Concurrent kernel execution without stream


I’m trying to run the concurrent kernel on nvvp. My installation is the following:

Ubuntu 14.04 + CUDA 7.0 + Nvidia Driver [375.20] + GTX780

I tried to run 5 tasks by following commands because I wanted to verify the behavior when multiple kernels were run at the same time.

$ mpirun -np 5 nvprof -o simpleMPI.%q{OMPI_COMM_WORLD_RANK}.nvprof ./sumArraysOnGPU-timer
// file > import > *.nvprof

These tasks are same code referring by but process ID is different.

I want to know how does the GPU handle multiple kernels?
Does the GPU do exclusive control of the kernel?
If GPU can run multiple kernels without using stream simultaneously, is it running like a Round-Robin?

Because I confirmed that the variation of kernel execution time became large when multiple kernels were launched for a single GPU.

And I visualized the kernels by nvcc.
As a result, launched kernels were not processed one by one but were run at the same time.

What you are launching is multiple processes.

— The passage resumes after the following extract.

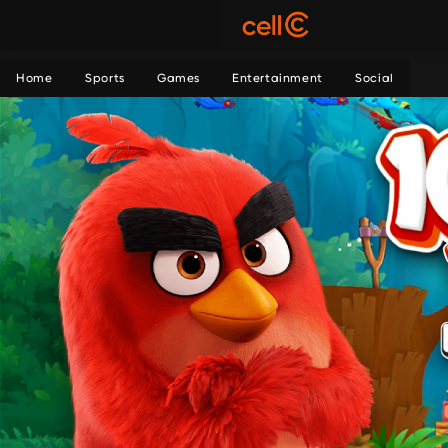
Home
Sports
Games
Entertainment
Social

If kernels emanate from separate processes, they cannot run concurrently unless CUDA MPS is used.
If kernels emanate from the same process, they cannot run concurrently unless they are launched into separate (non-null) streams.

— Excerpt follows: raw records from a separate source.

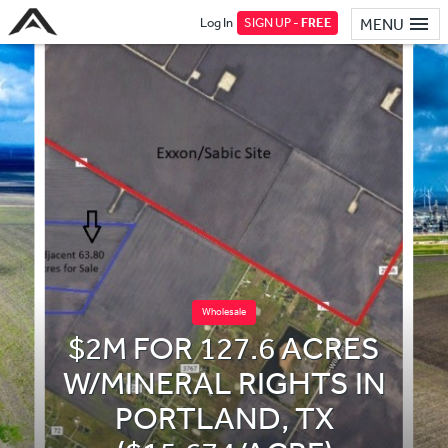
Log In
SIGN UP -
FREE
MENU
Wholesale
$2M FOR 127.6 ACRES
W/MINERAL RIGHTS IN
PORTLAND, TX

Once you have satisfied the above requirements, there are other “requirements” to actually witness concurrent kernel execution.

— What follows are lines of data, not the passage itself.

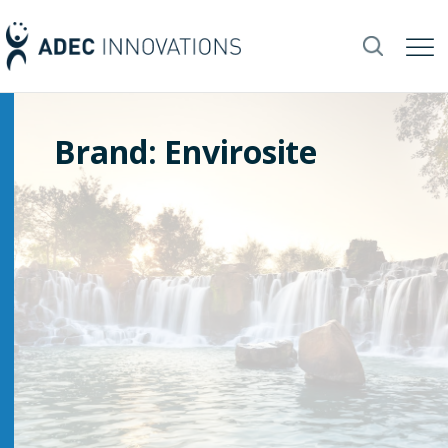
Brand: Envirosite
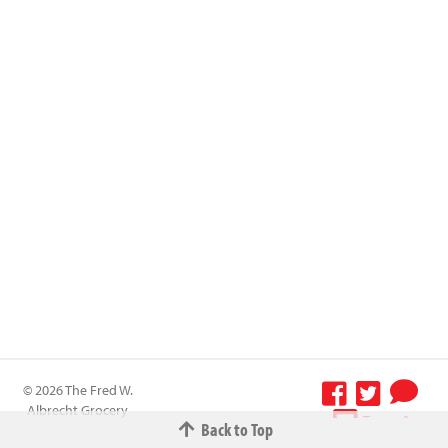
© 2026 The Fred W.
Albrecht Grocery
Terms &
Back to Top
Company All
Conditions
-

You can read more about it in the asynchronous concurrent execution section of the programming guide:

and also by studying the CUDA concurrent kernels sample code:

To witness concurrent kernels from separate processes, you may wish to read this:

Hi txbob,

Thank you for the detailed explanation.
I understood that kernels from separate processes do not run concurrently.

But I have two things what I do not understand yet.

  1. I got a profiling result as following by NVCC.
    It seemed that the kernel running at the same time.

And I measured kernels execution time.

unsigned long long dtime_usec(unsigned long long start){
  timeval tv;
  gettimeofday(&tv, 0);
  return ((tv.tv_sec*USECPSEC)+tv.tv_usec)-start;
} */
 unsigned long long difft = dtime_usec(0);
  difft = dtime_usec(difft);

Results almost correspond with the result of NVCC.
I learned what kernels from separate process actually run one by one by your comment.
Is the result of NVCC incorrect?

  1. I examine context switch of processes using GPU by trace and kernelshark.
sudo trace-cmd record -e sched_switch

To make execution of each kernel easier to see, usleep() are inserted after each kernel.
One kernel’s execution time is short and repeat 5 times.
Another is long execution time and run one time.

I can see that the short kernel is running the kernel without waiting for other kernel processing.
So, what is going on?

I’m not sure what you are confused about. The fact that a kernel is taking twice as long to execute as it normally should in this case is indicative that it is waiting for something else to complete. That “something else” is a kernel launched from another process.

If you are asking why doesn’t nvvp (not NVCC as you said several times) clearly delineate that the waiting kernel is waiting, not executing, I’m not sure the reason for that. The difference may be invisible when viewed from the standpoint of a single process. Nevertheless I think the underlying behavior (kernels from separate processes do not run concurrently) is pretty clear.


It’s mean that a kernel must wait for completing another kernel launched from another process even though the kernel has finished processing.
Why does a kernel wait for completing another kernel?

No, it’s not waiting for another kernel to complete after it has already finished processing. It is waiting for another kernel to complete before it can start processing.

Fundamentally, the kernel is waiting for another kernel, because kernels from separate processes will not execute concurrently. They will serialize (unless you use CUDA MPS; even then, you must meet various requirements for concurrent kernel execution).

If the kernel serializes, as for case B in the following figure, does either of the two kernels take twice as long to execute and the another take to execute as it normally?

Why are both execution times doubled?

I don’t know. It may be that in the context-switching scenario that is involved here, the signalling of the completion of the kernel is delayed due to context switching. But that is just a guess. It may also be an artifact of the profiler, but I would discount that idea based on timing measurement.